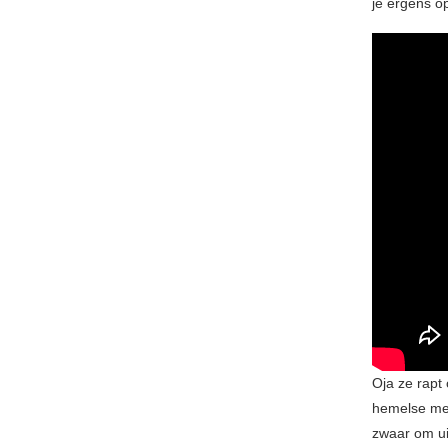
je ergens o
Oja ze rapt
hemelse mel
zwaar om uit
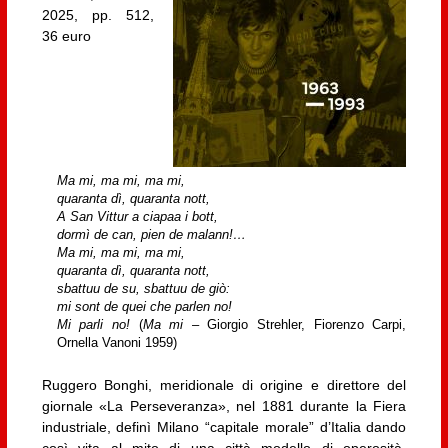
2025, pp. 512,
36 euro
Ma mi, ma mi, ma mi,
quaranta dì, quaranta nott,
A San Vittur a ciapaa i bott,
dormì de can, pien de malann!…
Ma mi, ma mi, ma mi,
quaranta dì, quaranta nott,
sbattuu de su, sbattuu de giò:
mi sont de quei che parlen no!
Mi parli no!
(
Ma mi
– Giorgio Strehler, Fiorenzo Carpi,
Ornella Vanoni 1959)
Ruggero Bonghi, meridionale di origine e direttore del
giornale «La Perseveranza», nel 1881 durante la Fiera
industriale, definì Milano “capitale morale” d’Italia dando
così vita al mito di una città modello di operosità,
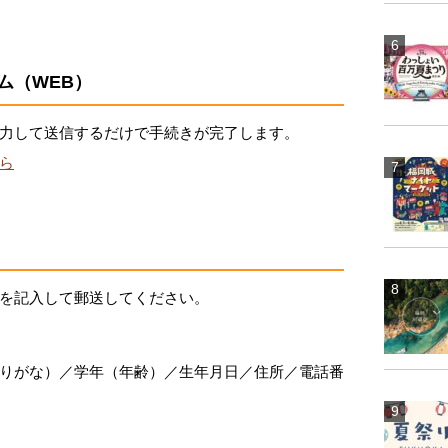
ム（WEB）
力して送信するだけで手続きが完了します。
ら
を記入して郵送してください。
りがな）／学年（年齢）／生年月日／住所／電話番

= = = = = = =

### About this exercise
Nothing but the lines from the one holding "dormì de can, pien de malann!…" through the final line of the records above belongs in the answer, each retyped exactly; omit the pictures.

### Exercise result
dormì de can, pien de malann!…
Ma mi, ma mi, ma mi,
quaranta dì, quaranta nott,
sbattuu de su, sbattuu de giò:
mi sont de quei che parlen no!
Mi parli no!
(
Ma mi
– Giorgio Strehler, Fiorenzo Carpi,
Ornella Vanoni 1959)
Ruggero Bonghi, meridionale di origine e direttore del
giornale «La Perseveranza», nel 1881 durante la Fiera
industriale, definì Milano “capitale morale” d’Italia dando
così vita al mito di una città modello di operosità,
ム（WEB）
力して送信するだけで手続きが完了します。
ら
を記入して郵送してください。
りがな）／学年（年齢）／生年月日／住所／電話番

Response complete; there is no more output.